Hospitals develop online ratings strategy in quest for patient satisfaction

As patients turn to online ratings on sites such as Yelp, ZocDoc and Facebook to choose a hospital or doctor, some providers work to turn the rankings to their advantage, the Washington Post reports.

Social media can be a hugely effective tool for patient and community engagement, but hospitals aren't using it to its potential. The problem, according to the Post, is that, even as patient satisfaction ratings, online and otherwise, become more important than ever, patients' and clinicians' ideas of quality care don't always align. For patients, the top measures of healthcare quality revolve around factors such as convenience or whether a doctor or nurse was friendly during the visit. Clinicians, however, naturally put more emphasis on clinical outcomes (although recent research found a correlation between positive online feedback and care quality metrics).

Further complicating measures, many healthcare rating services tend to issue contradictory rankings that are hard for patients to understand, leading the Centers for Medicare & Medicaid Services to premiere its own five-star rating scale on its Hospital Compare site in April.

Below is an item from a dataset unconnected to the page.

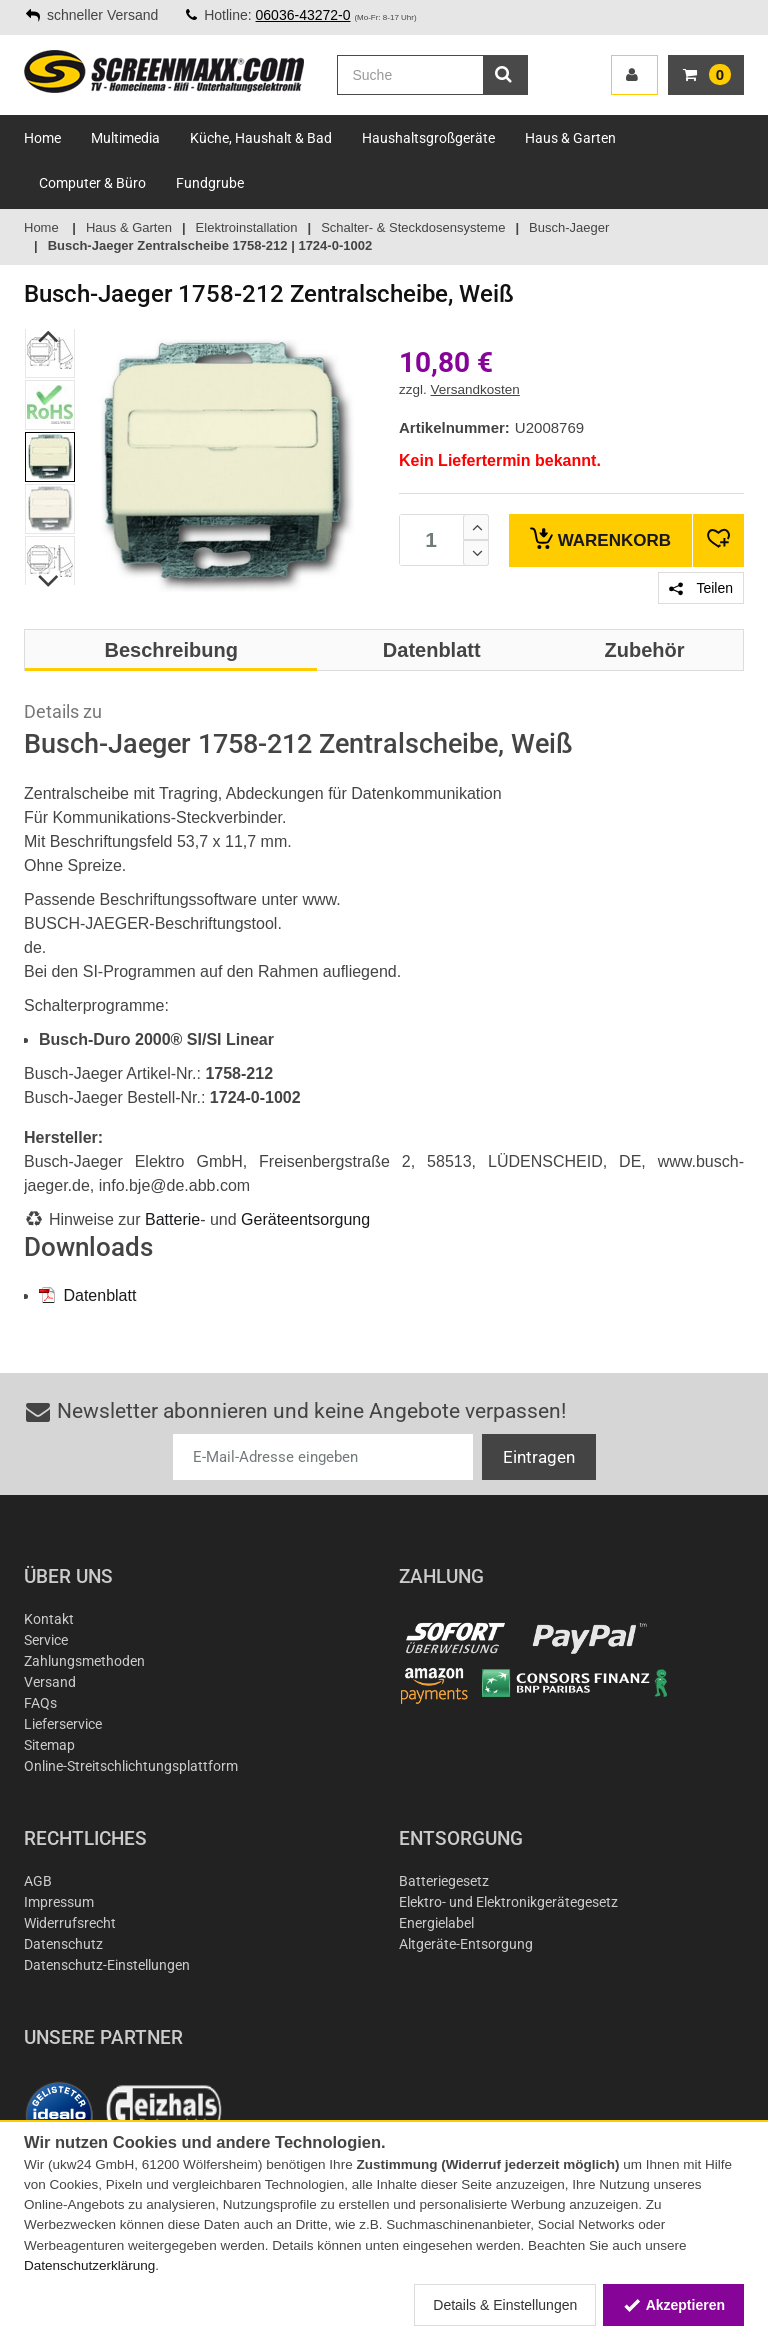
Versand (50, 1682)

Despite this disconnect, the Post reports that some hospitals try to leverage their online feedback. For example, Laura Markowski spearheads a "reputation management" initiative for the Roanoke, Virginia-based Carilion Clinic system. Markowski monitors online reviews in real time for complaints about rudeness, long waits and other factors that top patients' lists of concerns.  

Negative reviews (those with scores of three or lower on a five-point scale) come in about twice a day, Markowski told the Post, although she's encountered as few as zero and as many as seven. The majority of negative reviews mention wait times or scheduling issues. Carilion is still determining what to do with the information Markowski has collected, but if a pattern emerges, the organization will address it, she said.

Alternately, the system may use the same technology to publicize positive feedback, with the technology's real-time nature pushing good reviews to the top of a search, ahead of older, worse ones. Under the current system, Markowksi said, no one sees those positive comments except for the doctor or practice they praise.

Other systems have tried similar strategies, such as the Cleveland Clinic, which uses patient satisfaction scores and doctor ratings to promote improvement and create competition, as previously reported by FierceHealthcare. Cleveland Clinic only publishes ratings for doctors who reach a 30-review threshold, and they update the positive and negative ratings weekly, according to the Post.